In addition to the planned renovations, City Hall is experiencing unplanned issues that may expand the project.


City Council last week approved a $7,850 emergency bid to Brandon Balchune Construction of Duryea to remove and replace the handicapped ramp on the side of City Hall.


The ramp is currently blocked off with yellow caution tape, said City Administrator Joe Moskovitz.


“About a month ago, we noticed some of the cement falling away underneath,” Moskovitz said. He said the city engineer did an inspection and determined there was a flaw in the original concrete pour.


Additionally, the 65-year-old furnace is failing and the portico section of the façade is crumbling.


The antiquated oil furnace, which dates to the 1950s, could cost $40,000 to $50,000 to replace with a similar model that operates in the same fashion. But Moskovitz said it may be in the city’s best interest to rethink how the building is heated and cooled and design something customized.


“Long term, we only get one bite at the apple,” Moskovitz said. “We’re not predisposed to just replacing the existing heating system. We want to find the most efficient way to heat and cool the entire building. We’re not sure what the solution is yet. We’ll be looking at what’s most cost effective and energy efficient.”


The furnace heats the entire building. There is also a unit on the roof that provides additional heating and cooling for the second floor.


“We want to look at options that have the highest degree of efficiency,” Moskovitz said. “We want 95 percent efficient. The one we have is maybe 75 to 80 percent efficient.”


He said a gas unit will likely be better for the city in the long run.


The portico section of the building’s façade is in need of repairs and a tarp is presently wrapped around it.


“The roof of it doesn’t drain adequately and it needs to be retooled,” Moskovitz said. The façade may need to be re-pointed.


Moskovitz said the city is in the planning stages of a major City Hall renovation project.


Part of a $1.2 million U.S. Department of Agriculture loan will pay for an elevator attached to the rear stairwell that will make the building handicapped accessible. The project could become a $2 million project if the new issues, such as the furnace and facade, are addressed.

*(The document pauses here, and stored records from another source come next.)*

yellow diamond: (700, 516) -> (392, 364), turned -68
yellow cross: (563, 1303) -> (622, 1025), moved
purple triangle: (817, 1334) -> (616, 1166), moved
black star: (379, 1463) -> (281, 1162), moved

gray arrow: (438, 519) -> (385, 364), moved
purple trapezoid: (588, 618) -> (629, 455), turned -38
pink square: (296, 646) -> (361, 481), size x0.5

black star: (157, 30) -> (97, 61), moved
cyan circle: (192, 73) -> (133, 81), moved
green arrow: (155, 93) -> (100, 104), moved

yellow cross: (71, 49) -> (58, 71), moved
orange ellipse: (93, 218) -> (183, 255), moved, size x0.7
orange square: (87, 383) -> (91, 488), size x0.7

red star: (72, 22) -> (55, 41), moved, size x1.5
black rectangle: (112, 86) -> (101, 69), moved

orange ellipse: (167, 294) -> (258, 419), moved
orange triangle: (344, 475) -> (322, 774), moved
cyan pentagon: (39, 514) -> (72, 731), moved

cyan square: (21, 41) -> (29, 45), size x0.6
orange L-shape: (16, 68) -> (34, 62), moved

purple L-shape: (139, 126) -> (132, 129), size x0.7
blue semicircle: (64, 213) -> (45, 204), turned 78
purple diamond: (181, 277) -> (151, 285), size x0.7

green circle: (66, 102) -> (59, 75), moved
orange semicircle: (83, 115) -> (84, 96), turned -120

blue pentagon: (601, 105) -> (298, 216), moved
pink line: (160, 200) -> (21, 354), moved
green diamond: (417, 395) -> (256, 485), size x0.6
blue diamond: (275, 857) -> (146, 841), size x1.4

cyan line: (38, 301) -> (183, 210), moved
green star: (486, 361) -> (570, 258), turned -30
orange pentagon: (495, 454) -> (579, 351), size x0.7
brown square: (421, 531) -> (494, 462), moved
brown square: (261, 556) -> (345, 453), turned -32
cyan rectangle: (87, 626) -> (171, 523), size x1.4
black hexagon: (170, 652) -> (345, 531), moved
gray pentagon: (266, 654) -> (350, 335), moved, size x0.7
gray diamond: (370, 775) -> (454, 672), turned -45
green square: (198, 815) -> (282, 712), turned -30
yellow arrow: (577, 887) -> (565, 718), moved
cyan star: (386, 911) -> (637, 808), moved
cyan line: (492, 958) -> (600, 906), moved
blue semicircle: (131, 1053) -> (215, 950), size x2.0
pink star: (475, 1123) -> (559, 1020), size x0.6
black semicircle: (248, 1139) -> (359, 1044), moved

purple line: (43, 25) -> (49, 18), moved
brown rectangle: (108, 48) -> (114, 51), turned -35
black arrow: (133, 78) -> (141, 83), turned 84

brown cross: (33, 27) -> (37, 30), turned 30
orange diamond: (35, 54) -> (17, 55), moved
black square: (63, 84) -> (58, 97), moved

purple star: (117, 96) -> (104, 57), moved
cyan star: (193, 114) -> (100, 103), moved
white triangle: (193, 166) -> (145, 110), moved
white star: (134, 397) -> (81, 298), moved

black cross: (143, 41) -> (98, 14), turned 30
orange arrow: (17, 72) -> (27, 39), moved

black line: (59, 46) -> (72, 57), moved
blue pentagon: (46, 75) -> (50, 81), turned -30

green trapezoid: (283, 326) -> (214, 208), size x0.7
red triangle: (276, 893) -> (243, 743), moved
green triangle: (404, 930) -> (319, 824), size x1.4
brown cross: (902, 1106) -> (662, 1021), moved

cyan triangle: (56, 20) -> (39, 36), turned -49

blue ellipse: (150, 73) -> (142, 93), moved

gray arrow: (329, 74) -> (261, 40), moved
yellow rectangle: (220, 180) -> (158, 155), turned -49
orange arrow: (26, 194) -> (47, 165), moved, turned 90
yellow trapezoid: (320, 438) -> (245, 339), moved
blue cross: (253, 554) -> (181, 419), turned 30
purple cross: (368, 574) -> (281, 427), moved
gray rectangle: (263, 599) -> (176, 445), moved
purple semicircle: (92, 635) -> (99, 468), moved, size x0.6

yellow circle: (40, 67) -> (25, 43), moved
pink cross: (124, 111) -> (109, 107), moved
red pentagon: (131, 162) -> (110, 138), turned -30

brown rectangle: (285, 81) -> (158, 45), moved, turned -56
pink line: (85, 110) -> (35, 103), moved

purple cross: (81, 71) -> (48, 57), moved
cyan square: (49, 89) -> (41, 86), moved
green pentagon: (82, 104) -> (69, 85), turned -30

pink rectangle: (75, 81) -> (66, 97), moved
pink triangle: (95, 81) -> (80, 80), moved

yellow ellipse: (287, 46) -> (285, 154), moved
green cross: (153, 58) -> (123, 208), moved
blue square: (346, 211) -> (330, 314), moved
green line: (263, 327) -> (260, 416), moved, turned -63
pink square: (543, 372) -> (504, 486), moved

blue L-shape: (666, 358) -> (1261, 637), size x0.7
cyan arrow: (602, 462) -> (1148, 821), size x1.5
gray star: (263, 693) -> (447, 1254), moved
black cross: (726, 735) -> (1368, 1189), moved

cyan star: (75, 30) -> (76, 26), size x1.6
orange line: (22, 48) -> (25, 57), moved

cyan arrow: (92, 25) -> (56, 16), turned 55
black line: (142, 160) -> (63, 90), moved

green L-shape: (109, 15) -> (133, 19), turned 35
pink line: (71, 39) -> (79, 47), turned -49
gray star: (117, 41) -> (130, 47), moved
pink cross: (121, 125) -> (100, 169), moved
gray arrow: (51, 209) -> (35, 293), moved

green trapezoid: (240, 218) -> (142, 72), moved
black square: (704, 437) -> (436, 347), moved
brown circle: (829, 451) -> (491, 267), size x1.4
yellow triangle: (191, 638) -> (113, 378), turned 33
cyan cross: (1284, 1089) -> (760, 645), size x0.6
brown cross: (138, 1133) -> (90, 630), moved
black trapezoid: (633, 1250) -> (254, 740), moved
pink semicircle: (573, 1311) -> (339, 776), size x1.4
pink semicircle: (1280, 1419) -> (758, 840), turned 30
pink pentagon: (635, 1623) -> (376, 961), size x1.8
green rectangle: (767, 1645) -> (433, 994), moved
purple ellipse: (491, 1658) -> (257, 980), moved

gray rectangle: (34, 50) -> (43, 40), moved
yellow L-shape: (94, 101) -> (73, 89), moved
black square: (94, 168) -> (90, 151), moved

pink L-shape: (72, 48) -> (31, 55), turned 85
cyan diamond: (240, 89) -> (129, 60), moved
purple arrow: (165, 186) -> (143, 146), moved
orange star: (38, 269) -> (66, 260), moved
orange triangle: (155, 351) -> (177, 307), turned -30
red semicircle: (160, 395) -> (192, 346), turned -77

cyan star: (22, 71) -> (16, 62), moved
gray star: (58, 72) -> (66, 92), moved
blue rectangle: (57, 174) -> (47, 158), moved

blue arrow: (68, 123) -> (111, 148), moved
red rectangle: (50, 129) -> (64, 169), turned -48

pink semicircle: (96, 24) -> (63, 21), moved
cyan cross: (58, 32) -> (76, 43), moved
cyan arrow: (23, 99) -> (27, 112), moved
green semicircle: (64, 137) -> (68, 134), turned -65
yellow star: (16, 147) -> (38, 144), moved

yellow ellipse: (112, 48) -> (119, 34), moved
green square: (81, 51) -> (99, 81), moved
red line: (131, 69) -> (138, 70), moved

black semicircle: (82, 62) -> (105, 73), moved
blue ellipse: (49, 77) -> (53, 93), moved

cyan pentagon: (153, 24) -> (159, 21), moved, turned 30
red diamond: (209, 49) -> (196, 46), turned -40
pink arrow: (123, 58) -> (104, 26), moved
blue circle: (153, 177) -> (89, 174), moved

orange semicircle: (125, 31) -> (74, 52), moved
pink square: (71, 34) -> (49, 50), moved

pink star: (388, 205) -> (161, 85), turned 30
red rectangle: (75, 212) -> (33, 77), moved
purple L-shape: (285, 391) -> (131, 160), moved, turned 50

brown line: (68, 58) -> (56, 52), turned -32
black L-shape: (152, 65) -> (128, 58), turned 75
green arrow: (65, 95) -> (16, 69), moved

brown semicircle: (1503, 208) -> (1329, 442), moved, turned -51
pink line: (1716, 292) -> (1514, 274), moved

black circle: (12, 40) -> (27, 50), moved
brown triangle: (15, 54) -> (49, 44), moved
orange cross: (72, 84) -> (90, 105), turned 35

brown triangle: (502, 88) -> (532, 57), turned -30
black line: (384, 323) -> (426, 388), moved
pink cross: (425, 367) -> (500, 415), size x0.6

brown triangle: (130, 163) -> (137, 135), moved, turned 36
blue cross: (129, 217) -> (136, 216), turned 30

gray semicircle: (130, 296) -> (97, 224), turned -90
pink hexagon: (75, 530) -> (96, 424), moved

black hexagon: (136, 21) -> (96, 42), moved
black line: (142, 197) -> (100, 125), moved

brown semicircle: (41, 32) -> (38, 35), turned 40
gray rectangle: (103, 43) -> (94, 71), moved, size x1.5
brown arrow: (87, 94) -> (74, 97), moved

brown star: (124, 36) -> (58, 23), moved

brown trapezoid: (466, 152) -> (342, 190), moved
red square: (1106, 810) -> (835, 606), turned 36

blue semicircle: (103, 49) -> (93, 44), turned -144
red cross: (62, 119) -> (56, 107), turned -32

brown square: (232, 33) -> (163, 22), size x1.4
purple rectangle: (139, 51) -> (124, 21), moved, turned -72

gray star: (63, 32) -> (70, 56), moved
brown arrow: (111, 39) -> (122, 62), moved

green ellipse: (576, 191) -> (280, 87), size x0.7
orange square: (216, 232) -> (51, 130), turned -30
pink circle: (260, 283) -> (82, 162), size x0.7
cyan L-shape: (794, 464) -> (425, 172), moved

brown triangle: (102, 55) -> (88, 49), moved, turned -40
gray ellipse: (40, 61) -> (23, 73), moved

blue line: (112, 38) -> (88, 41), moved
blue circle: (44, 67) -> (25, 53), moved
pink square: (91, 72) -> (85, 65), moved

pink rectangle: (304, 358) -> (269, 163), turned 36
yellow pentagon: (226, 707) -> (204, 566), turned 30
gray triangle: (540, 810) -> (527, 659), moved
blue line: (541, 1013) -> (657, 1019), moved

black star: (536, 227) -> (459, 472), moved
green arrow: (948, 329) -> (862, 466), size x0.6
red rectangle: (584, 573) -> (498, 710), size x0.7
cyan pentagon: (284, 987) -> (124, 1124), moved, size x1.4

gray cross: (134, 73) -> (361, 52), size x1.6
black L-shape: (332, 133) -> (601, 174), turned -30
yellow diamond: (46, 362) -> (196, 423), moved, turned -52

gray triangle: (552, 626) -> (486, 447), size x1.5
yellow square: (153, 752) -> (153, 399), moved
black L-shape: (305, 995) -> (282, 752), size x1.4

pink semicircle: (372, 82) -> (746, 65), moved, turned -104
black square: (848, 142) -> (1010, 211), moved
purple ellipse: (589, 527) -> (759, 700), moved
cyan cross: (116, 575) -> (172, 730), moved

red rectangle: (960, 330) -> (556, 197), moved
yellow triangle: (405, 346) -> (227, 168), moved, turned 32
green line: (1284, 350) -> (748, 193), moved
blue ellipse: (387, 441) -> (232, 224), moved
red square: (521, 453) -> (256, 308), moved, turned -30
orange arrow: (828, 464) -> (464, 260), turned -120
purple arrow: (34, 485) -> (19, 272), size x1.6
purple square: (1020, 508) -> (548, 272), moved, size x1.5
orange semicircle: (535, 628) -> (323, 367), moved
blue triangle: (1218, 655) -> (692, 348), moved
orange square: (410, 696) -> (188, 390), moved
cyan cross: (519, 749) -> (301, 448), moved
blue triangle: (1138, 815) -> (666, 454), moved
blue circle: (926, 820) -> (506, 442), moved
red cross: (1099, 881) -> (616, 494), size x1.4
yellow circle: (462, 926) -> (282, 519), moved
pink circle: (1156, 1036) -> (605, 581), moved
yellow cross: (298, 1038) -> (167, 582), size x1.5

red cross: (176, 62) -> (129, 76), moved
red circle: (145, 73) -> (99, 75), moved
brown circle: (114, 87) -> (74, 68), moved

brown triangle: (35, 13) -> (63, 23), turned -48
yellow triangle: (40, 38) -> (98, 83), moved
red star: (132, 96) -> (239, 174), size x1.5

City Hall was dedicated in 1940 and had some renovations done in the 1970s.


Currently, the first floor includes the city’s administrative offices, treasurer’s office, tax office and the police station and associated offices. The second floor houses the office of the Pittston magisterial judge, council chambers, which also serves as a courtroom, and the redevelopment authority suite. The basement formerly housed the Pittston Memorial Library before it moved to its current home in 2000.


The plan is make the main entrance of City Hall to the left side of the building where the current wheelchair ramp is located. The rear stairwell will become an elevator shaft and a new stairwell will be constructed alongside the old one. The police station would move to the basement. The department will increase from 790 square feet to about 2,500 square feet.


The city hopes to attract a tenant, perhaps a state office, into the space that will be vacated by the police department.


Moskovitz said city, police and magistrate offices need to be updated with a goal to make City Hall “21st century usable.”